* [Task directions]:
The answer must consist solely of the lines below starting at the one containing "Uzak Bağlantı Yazılımı" and ending at the one containing "Премьера второго сезона состоялась 15 мая", repeated exactly, with both ends included and all pictures omitted.

======== Supplied entries ========

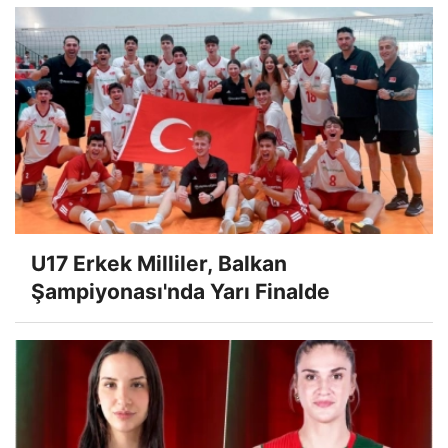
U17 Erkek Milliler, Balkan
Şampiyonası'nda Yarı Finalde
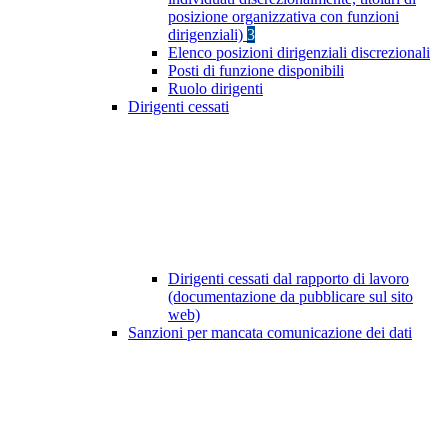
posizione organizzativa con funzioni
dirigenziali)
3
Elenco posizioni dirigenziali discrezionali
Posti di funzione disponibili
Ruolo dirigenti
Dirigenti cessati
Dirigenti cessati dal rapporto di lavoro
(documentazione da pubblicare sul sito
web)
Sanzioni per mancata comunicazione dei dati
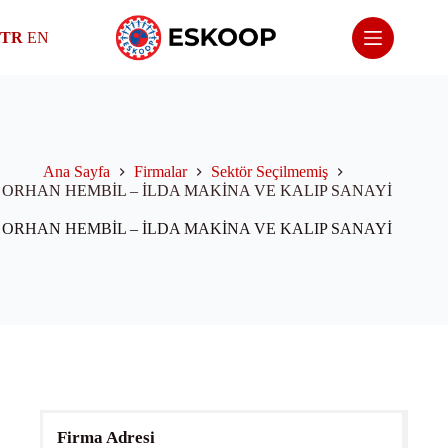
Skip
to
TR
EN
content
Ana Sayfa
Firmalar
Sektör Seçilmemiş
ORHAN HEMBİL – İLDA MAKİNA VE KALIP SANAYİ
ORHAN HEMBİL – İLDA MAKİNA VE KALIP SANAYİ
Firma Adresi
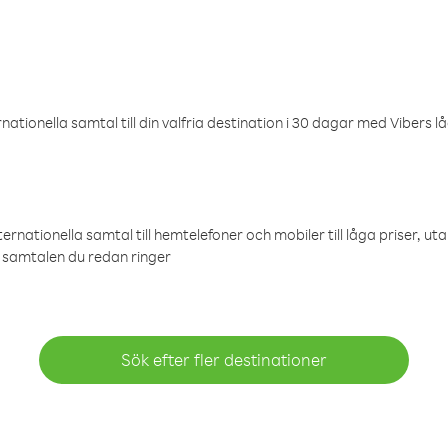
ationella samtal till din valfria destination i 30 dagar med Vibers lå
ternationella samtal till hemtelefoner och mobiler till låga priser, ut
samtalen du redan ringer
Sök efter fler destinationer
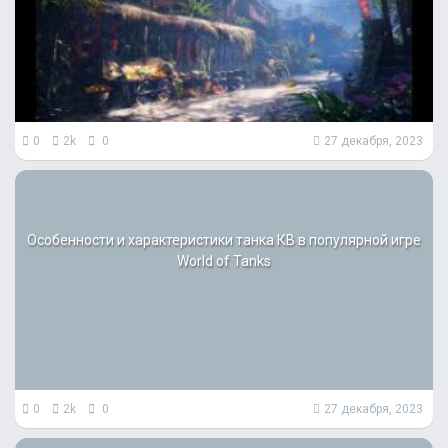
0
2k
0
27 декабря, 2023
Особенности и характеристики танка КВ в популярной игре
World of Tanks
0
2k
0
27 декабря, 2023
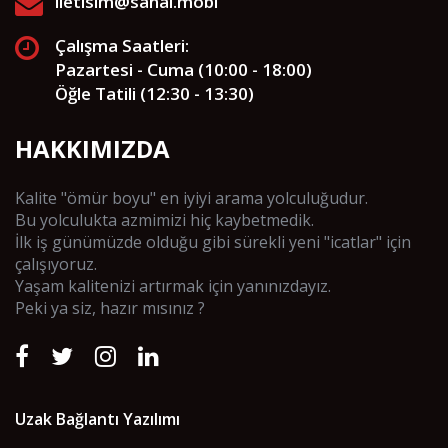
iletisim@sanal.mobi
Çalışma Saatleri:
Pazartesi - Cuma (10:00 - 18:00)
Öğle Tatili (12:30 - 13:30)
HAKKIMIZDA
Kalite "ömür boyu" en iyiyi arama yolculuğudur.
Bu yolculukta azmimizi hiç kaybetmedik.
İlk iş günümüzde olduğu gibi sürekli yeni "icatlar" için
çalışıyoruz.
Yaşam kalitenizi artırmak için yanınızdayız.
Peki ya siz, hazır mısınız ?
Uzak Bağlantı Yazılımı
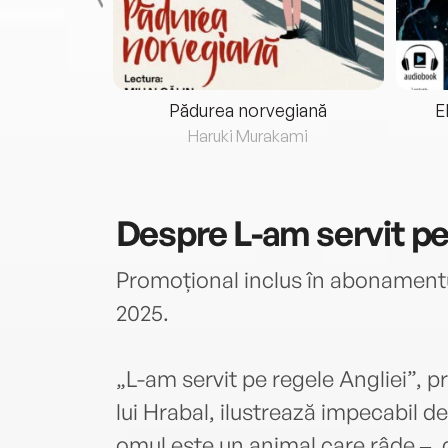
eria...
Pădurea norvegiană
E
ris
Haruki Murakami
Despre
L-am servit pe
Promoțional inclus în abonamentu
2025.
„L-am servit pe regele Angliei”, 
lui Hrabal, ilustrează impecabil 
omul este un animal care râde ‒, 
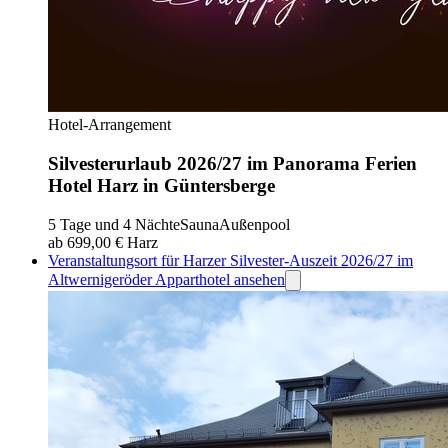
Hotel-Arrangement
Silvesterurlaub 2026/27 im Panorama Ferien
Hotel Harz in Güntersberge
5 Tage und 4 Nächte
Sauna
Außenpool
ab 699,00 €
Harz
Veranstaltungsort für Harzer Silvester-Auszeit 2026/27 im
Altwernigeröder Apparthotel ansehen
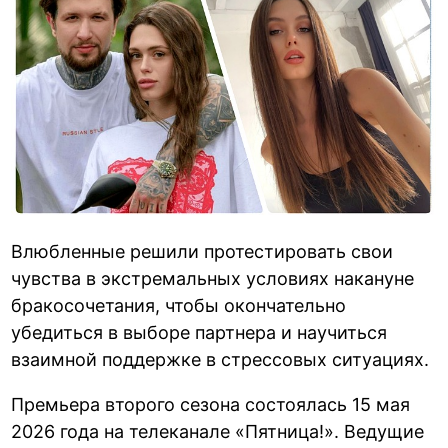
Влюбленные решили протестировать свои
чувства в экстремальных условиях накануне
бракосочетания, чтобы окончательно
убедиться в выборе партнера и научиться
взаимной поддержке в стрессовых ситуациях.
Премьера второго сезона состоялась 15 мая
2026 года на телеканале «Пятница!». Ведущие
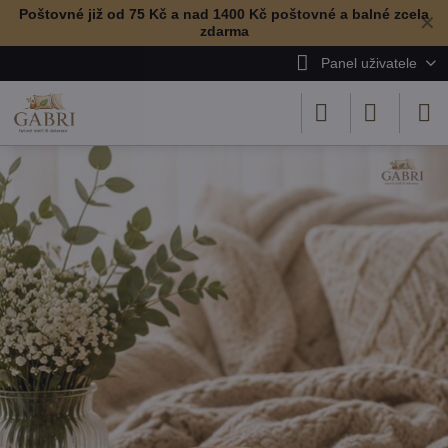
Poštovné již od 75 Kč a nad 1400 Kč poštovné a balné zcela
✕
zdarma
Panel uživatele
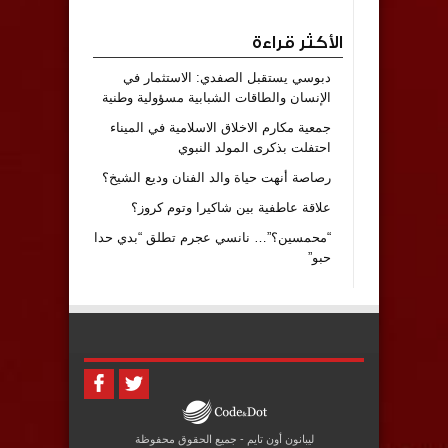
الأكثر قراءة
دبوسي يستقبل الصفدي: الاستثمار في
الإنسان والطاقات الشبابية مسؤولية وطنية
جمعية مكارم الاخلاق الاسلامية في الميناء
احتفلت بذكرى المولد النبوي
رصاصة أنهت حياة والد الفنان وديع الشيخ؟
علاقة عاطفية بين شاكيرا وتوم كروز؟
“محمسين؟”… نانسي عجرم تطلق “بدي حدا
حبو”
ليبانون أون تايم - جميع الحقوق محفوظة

========
======== Supplied entries ========

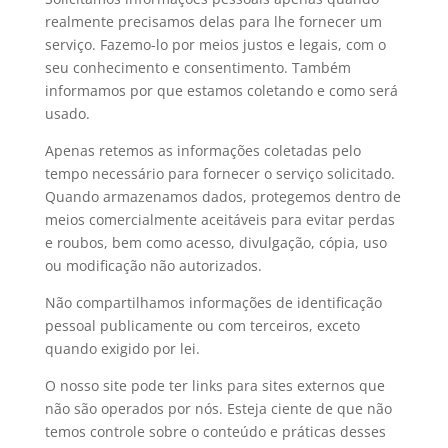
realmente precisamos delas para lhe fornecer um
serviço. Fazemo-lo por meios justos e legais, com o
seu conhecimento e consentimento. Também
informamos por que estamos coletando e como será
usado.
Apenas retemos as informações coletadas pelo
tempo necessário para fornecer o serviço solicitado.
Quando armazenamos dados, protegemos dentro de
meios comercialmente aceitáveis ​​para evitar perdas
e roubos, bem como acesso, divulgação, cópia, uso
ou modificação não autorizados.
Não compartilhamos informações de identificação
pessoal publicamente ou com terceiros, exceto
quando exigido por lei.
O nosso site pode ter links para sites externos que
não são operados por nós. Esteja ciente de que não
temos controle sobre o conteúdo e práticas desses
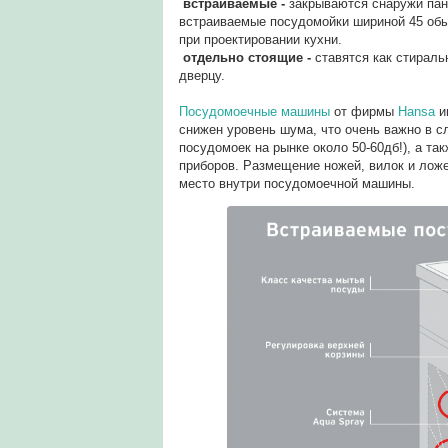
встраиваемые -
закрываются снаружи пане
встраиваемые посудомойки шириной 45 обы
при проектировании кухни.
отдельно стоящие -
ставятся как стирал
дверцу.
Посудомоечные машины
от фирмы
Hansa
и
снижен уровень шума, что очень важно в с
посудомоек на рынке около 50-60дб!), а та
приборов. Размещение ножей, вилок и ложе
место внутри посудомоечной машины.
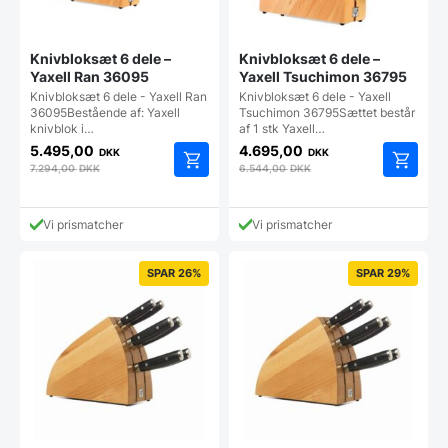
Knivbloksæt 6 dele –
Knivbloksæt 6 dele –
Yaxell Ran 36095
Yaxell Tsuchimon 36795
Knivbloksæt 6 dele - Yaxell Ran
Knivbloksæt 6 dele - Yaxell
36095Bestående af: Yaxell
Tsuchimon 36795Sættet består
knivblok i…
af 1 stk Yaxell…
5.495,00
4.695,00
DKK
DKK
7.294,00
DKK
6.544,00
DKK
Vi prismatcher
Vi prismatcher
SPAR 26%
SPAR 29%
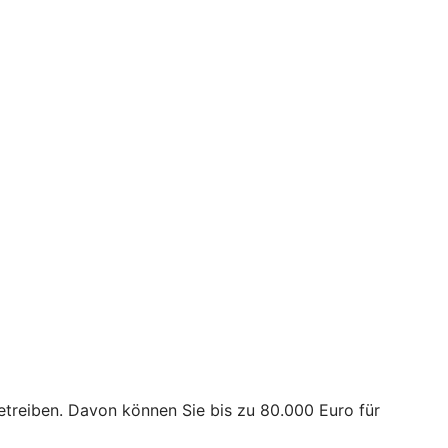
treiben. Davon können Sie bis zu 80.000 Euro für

========
======== Supplied entries ========

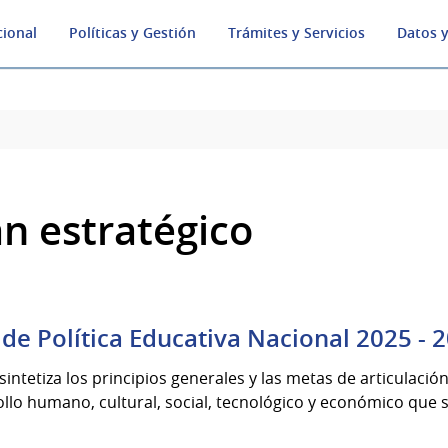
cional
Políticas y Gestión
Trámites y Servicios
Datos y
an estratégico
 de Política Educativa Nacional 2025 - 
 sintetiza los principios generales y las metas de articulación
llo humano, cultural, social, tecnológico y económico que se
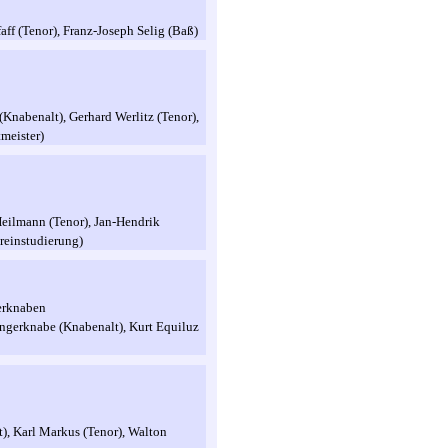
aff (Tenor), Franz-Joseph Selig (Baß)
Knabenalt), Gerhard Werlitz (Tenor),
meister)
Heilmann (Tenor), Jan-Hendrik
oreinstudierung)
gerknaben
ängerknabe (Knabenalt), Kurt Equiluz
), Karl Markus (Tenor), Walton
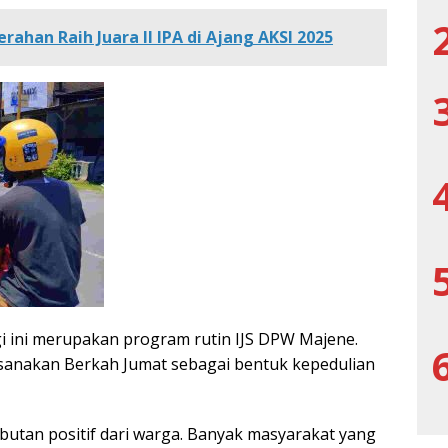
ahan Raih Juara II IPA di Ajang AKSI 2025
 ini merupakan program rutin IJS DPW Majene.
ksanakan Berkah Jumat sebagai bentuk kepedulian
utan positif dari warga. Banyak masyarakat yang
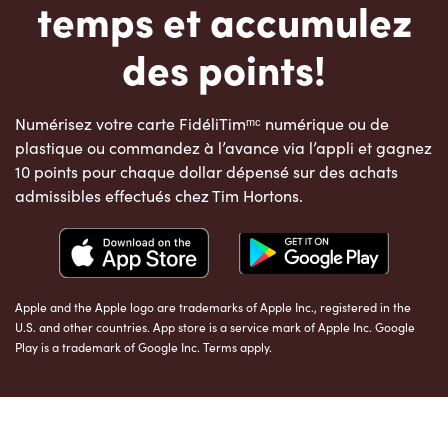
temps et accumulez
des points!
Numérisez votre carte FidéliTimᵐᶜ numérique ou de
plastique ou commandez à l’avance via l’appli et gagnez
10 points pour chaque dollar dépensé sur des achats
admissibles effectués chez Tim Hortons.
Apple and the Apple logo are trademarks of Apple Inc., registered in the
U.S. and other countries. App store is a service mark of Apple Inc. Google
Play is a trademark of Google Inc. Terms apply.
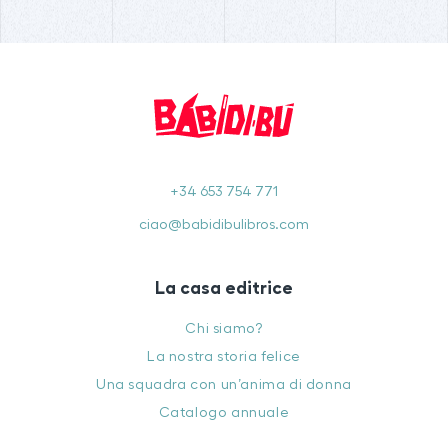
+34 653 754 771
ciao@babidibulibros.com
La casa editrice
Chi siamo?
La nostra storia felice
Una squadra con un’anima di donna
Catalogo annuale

========

* [Answer to this task]:
Uzak Bağlantı Yazılımı
eria...
Pădurea norvegiană
E
ris
Haruki Murakami
Despre
L-am servit pe
Promoțional inclus în abonamentu
2025.
„L-am servit pe regele Angliei”, 
lui Hrabal, ilustrează impecabil 
omul este un animal care râde ‒, 
Hotel-Arrangement
Silvesterurlaub 2026/27 im Panorama Ferien
Hotel Harz in Güntersberge
5 Tage und 4 Nächte
Sauna
Außenpool
ab 699,00 €
Harz
Veranstaltungsort für Harzer Silvester-Auszeit 2026/27 im
Altwernigeröder Apparthotel ansehen
Влюбленные решили протестировать свои
чувства в экстремальных условиях накануне
бракосочетания, чтобы окончательно
убедиться в выборе партнера и научиться
взаимной поддержке в стрессовых ситуациях.
Премьера второго сезона состоялась 15 мая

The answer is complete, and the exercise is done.